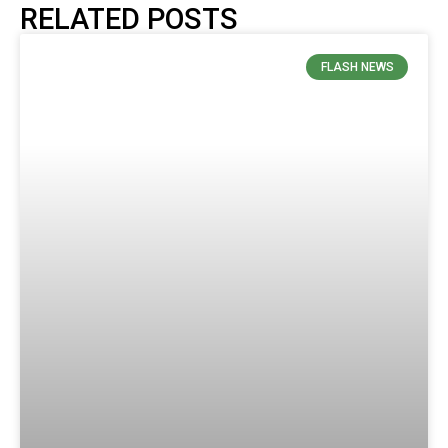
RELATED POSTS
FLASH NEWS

* * *

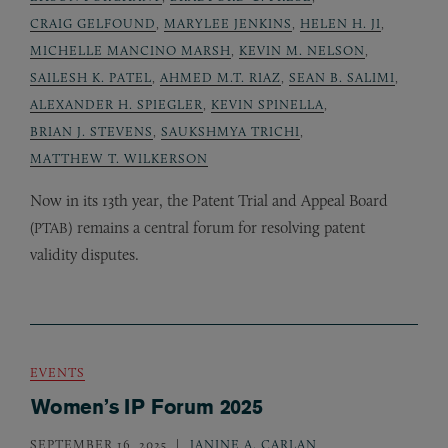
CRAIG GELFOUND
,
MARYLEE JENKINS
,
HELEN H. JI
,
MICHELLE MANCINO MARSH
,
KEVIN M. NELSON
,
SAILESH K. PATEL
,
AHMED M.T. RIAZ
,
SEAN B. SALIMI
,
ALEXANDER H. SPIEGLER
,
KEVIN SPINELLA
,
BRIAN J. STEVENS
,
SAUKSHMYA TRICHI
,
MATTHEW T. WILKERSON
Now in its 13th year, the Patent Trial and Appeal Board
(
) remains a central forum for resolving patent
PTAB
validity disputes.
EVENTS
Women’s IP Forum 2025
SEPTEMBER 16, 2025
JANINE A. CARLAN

*About this exercise*. Out of the data above, give again only the lines starting at the one holding "SAUKSHMYA TRICHI" and ending at the one holding "JANINE A. CARLAN", unchanged.

*Reply to the task*.
SAUKSHMYA TRICHI
,
MATTHEW T. WILKERSON
Now in its 13th year, the Patent Trial and Appeal Board
(
) remains a central forum for resolving patent
PTAB
validity disputes.
EVENTS
Women’s IP Forum 2025
SEPTEMBER 16, 2025
JANINE A. CARLAN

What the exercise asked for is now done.